═══ INPUT DATA ═══

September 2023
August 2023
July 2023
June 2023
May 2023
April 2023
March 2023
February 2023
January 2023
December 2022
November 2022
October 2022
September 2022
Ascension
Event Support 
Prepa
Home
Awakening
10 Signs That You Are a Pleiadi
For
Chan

═══
═══ INPUT DATA ═══

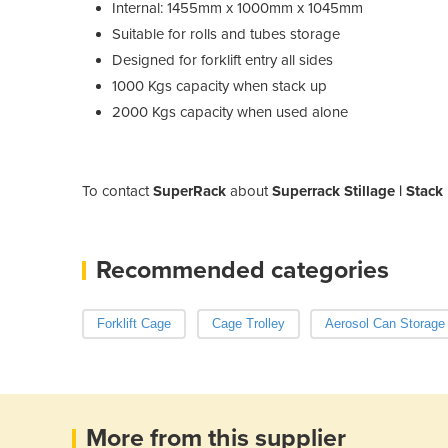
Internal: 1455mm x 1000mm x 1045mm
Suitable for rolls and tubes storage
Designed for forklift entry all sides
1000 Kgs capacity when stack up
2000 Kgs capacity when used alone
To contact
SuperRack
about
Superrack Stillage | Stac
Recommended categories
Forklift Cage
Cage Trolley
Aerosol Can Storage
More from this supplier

═══
═══ INPUT DATA ═══

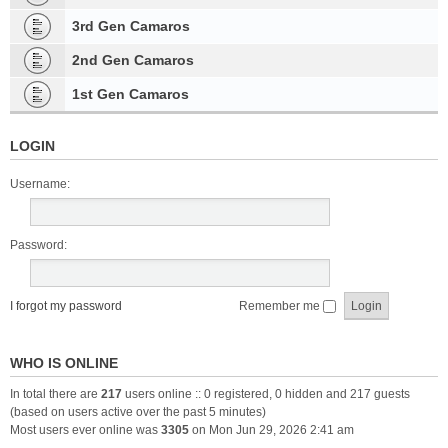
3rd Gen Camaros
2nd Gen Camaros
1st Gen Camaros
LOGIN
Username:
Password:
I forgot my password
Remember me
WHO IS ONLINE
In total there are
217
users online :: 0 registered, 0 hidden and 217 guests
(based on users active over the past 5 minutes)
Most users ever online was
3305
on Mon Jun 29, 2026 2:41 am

═══

_DIRECTIONS_
Pull every line containing "when" from the data.

_ANSWER TO THE PROBLEM_
1000 Kgs capacity when stack up
2000 Kgs capacity when used alone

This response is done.